The problems with aftermarket and parts supplies have further clouded the picture. As pandemic shutdowns slowed production and mucked up established supply chains, OEMs found it more difficult to fill orders and meet the demand that fleets were putting on them.

Amidst all this, many expect the Biden administration to revisit hours of service and other truck driver rules, such as mandating truck drivers be paid for detention time, likely at the cost of the shippers. This will have an impact. Because reducing detention will likely drive-up prices for end consumers. Still, it should also increase overall capacity, as shippers will be forced to adjust their behaviors rather than incur costs. As a result, truck drivers will be able to spend time in more direct trucking functions rather than waiting at a facility.

Positive News on the Horizon

Not all news is bad news in the age of pandemics. Look at the reefer sector as one example. Increased demand for refrigerated medicines and other goods, especially in the multi-zone segment, has resulted in reefer fleets and associated vendors experiencing incredible growth. Explosive growth like this creates investment opportunities that have knock-on effects throughout the entire transportation and supply chain sectors.

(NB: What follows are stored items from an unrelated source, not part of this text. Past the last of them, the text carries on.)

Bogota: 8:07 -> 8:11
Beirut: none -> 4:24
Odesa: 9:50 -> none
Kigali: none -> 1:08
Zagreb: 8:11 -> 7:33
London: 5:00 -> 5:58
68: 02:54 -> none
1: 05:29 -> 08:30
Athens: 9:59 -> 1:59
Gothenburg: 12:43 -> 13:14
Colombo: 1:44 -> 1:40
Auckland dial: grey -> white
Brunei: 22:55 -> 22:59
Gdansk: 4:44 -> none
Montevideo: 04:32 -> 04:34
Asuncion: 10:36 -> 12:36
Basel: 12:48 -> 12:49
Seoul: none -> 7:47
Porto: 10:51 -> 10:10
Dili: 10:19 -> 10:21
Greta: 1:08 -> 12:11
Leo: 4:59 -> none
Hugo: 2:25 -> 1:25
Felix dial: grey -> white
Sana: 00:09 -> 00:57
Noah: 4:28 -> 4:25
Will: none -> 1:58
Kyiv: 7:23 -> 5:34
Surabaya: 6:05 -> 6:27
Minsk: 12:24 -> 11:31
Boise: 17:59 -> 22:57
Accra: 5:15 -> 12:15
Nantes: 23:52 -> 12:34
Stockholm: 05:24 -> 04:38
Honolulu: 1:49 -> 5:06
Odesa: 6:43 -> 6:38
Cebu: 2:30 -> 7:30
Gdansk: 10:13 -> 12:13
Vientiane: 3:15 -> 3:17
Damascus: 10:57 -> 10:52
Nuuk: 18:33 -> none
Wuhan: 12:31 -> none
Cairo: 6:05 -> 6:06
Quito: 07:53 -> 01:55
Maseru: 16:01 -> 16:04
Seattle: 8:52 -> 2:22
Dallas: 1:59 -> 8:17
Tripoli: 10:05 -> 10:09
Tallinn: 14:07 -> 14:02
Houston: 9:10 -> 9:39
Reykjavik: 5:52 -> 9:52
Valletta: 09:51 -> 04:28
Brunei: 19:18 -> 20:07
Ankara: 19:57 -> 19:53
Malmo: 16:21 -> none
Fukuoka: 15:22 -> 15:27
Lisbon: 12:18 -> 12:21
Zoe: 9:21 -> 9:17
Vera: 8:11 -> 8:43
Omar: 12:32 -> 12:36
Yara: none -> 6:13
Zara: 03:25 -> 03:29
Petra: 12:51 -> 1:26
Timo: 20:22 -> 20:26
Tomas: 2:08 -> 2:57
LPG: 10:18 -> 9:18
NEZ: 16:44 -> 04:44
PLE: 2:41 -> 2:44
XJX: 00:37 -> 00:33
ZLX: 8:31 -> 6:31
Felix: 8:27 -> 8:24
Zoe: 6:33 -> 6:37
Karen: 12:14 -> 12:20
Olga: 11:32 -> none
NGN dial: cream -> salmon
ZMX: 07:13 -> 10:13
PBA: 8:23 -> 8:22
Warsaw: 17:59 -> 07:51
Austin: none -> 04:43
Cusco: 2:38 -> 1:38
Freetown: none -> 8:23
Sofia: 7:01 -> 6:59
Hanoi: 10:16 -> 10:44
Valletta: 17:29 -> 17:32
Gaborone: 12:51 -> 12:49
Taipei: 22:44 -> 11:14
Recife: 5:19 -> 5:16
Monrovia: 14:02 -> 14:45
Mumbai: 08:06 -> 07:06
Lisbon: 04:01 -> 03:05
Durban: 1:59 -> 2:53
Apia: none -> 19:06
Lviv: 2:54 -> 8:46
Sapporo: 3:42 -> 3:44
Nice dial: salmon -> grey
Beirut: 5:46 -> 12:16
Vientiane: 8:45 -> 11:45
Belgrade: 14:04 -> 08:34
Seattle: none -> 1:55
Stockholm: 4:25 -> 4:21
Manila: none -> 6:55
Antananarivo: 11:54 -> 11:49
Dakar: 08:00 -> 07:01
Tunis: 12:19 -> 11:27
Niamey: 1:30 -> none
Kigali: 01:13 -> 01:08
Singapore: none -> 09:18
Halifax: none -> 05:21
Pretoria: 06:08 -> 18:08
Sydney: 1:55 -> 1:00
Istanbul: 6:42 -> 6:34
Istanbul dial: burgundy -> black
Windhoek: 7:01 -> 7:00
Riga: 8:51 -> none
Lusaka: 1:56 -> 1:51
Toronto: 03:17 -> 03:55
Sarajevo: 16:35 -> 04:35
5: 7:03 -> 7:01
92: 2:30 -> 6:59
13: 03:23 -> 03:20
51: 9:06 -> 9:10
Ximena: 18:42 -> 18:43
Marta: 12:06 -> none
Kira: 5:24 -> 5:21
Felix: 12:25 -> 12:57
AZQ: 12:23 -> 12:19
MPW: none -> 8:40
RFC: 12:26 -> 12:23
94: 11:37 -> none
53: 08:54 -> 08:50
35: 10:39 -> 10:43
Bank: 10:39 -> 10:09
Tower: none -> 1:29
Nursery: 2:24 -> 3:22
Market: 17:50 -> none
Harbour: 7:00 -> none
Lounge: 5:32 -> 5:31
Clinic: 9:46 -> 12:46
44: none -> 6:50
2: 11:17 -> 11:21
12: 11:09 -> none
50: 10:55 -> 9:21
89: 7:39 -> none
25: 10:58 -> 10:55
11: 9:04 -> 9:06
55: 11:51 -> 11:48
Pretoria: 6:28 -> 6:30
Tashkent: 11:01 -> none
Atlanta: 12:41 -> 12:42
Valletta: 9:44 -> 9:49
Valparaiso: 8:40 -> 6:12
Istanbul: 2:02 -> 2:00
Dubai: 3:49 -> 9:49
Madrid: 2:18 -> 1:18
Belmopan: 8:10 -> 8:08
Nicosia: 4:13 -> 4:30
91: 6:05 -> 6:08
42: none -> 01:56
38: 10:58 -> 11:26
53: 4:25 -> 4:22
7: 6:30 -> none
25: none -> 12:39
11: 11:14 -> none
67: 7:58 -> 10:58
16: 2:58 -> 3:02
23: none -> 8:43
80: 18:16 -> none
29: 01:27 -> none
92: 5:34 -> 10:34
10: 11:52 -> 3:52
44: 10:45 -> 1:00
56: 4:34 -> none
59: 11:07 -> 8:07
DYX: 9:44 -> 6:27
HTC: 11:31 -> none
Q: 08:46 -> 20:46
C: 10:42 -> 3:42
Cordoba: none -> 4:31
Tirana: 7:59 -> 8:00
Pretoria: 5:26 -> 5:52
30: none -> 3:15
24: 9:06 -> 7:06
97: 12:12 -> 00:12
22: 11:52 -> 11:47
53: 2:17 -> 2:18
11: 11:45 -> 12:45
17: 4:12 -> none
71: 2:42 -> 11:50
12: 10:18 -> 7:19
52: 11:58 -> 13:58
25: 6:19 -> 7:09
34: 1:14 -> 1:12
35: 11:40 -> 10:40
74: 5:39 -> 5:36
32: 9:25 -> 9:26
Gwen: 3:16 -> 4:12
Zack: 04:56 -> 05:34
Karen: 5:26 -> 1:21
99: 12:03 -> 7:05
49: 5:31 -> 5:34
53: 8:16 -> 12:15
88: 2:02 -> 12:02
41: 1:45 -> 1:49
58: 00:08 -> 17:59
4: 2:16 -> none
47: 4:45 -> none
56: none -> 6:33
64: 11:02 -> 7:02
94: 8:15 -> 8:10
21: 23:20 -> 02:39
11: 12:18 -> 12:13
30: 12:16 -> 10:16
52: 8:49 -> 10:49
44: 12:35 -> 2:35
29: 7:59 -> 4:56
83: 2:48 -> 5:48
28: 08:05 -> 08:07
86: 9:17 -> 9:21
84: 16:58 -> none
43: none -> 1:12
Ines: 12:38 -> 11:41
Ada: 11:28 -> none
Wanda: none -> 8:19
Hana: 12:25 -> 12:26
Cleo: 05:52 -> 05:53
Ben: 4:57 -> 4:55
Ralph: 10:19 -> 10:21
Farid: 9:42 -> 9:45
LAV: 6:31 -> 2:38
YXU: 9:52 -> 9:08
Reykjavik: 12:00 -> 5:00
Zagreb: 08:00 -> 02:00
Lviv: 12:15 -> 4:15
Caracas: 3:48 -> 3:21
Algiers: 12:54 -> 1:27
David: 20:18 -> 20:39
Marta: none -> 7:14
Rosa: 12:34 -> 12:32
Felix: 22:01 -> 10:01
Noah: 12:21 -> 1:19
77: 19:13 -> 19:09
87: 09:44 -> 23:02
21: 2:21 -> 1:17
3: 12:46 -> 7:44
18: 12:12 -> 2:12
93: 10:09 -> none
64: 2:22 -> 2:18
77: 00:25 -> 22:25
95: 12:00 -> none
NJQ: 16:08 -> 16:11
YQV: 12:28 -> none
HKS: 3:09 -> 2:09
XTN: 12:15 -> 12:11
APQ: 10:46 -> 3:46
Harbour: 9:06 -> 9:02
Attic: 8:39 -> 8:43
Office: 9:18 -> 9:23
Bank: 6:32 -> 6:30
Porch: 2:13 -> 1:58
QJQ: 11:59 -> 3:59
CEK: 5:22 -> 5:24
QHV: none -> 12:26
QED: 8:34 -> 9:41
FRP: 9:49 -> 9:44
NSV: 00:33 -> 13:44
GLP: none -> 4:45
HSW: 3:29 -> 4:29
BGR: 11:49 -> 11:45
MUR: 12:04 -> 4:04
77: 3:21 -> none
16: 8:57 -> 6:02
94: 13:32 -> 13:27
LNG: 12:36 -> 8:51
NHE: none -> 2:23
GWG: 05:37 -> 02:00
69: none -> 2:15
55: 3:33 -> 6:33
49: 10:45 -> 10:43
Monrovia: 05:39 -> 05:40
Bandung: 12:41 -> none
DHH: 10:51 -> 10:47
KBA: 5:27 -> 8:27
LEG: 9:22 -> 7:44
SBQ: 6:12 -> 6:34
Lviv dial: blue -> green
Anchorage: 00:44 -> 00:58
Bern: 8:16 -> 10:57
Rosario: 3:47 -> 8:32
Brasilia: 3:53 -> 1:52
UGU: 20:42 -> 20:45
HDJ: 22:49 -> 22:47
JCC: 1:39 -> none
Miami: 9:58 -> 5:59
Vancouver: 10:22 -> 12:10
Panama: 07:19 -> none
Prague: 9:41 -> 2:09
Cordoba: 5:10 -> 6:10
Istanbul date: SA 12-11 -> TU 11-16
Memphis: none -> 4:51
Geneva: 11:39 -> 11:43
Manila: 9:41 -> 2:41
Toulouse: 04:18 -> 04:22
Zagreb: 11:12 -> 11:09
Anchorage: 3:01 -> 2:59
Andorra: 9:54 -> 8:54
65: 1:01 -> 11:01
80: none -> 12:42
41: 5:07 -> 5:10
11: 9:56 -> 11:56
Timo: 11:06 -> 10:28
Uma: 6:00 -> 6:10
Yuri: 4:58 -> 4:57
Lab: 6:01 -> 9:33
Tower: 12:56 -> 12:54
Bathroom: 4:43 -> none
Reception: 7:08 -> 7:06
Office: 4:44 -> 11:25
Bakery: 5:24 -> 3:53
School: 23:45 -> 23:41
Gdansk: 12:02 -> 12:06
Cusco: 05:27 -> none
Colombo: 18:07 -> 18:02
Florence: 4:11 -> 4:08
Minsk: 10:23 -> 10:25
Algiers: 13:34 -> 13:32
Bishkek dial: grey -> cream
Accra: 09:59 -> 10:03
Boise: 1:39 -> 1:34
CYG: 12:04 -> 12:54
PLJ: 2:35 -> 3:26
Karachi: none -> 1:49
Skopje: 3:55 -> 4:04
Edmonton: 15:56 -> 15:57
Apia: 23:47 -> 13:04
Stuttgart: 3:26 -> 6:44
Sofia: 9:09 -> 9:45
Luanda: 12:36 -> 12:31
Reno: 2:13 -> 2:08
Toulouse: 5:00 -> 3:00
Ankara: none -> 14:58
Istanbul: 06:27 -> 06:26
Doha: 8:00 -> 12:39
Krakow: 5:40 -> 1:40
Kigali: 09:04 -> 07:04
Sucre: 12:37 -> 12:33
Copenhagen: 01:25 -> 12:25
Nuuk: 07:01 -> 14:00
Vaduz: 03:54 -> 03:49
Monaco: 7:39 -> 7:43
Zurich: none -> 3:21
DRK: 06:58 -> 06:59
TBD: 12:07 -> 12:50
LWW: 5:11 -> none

Another positive? The pandemic has created a no-touch environment, which has forced trucking companies – long used to old ways of doing things – to digitize their processes, update their equipment, innovate, and embrace technological solutions. The most promising aspect of digitization in the long-term will be the greater efficiency of LTL loads.

3PL and brokerage firms are also making similar moves. An evolving transportation market continues to move in the direction of online brokers and online freight booking. Online platforms allow shippers and carriers to do their transactions in a shared access space, which creates more trust and a greater sense of security and transparency. New digital matching functions give motor carriers the ability to place offers on loads. This allows them to operate in a more flexible manner. Due to this growth, expect to see the brokerage market more than double by 2024. In the end, it is important to remember that 2020 was challenging. Lessons were learned, but the trucking and transportation sectors survived. Now, with the economic recovery in full swing, firms will need to stay flexible and adapt to a new supply chain in order to thrive.